#### [Exercise description]
Here the answer should be the line with "вильный выбор. Мы" and all the lines after it through the end of the listing, each repeated exactly, and no other text.

#### [Given records]
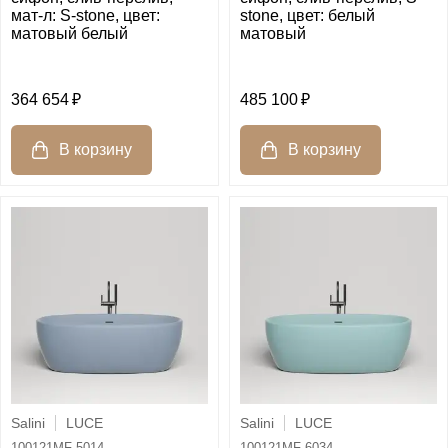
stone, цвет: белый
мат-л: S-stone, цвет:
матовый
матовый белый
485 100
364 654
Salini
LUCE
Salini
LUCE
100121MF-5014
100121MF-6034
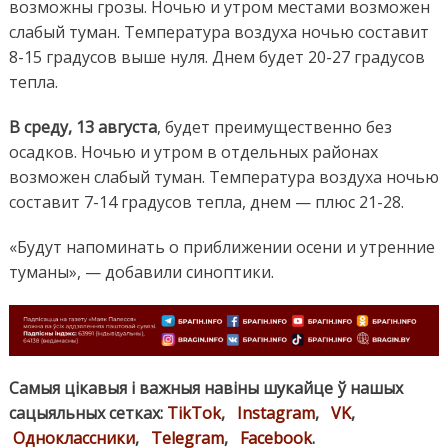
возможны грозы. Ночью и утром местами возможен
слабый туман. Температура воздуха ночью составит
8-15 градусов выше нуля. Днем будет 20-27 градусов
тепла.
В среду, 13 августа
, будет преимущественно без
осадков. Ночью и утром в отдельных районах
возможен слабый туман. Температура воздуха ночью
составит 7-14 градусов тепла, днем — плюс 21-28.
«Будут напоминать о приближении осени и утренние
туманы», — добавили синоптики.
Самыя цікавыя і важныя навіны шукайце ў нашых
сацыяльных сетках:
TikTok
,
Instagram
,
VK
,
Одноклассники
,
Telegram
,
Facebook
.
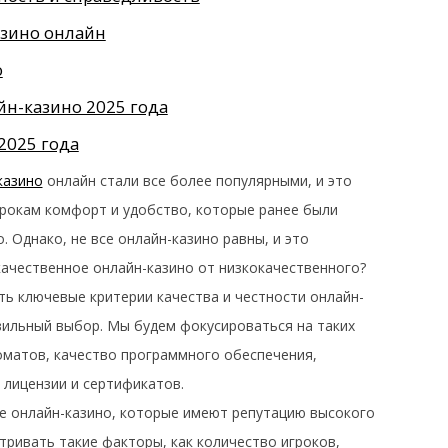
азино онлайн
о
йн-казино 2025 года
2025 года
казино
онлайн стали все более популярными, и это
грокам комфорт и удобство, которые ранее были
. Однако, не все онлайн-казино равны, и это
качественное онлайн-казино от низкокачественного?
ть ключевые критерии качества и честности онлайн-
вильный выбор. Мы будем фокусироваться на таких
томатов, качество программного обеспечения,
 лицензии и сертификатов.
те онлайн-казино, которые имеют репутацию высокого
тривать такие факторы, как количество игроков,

#### [Response box]
вильный выбор. Мы будем фокусироваться на таких
томатов, качество программного обеспечения,
 лицензии и сертификатов.
те онлайн-казино, которые имеют репутацию высокого
тривать такие факторы, как количество игроков,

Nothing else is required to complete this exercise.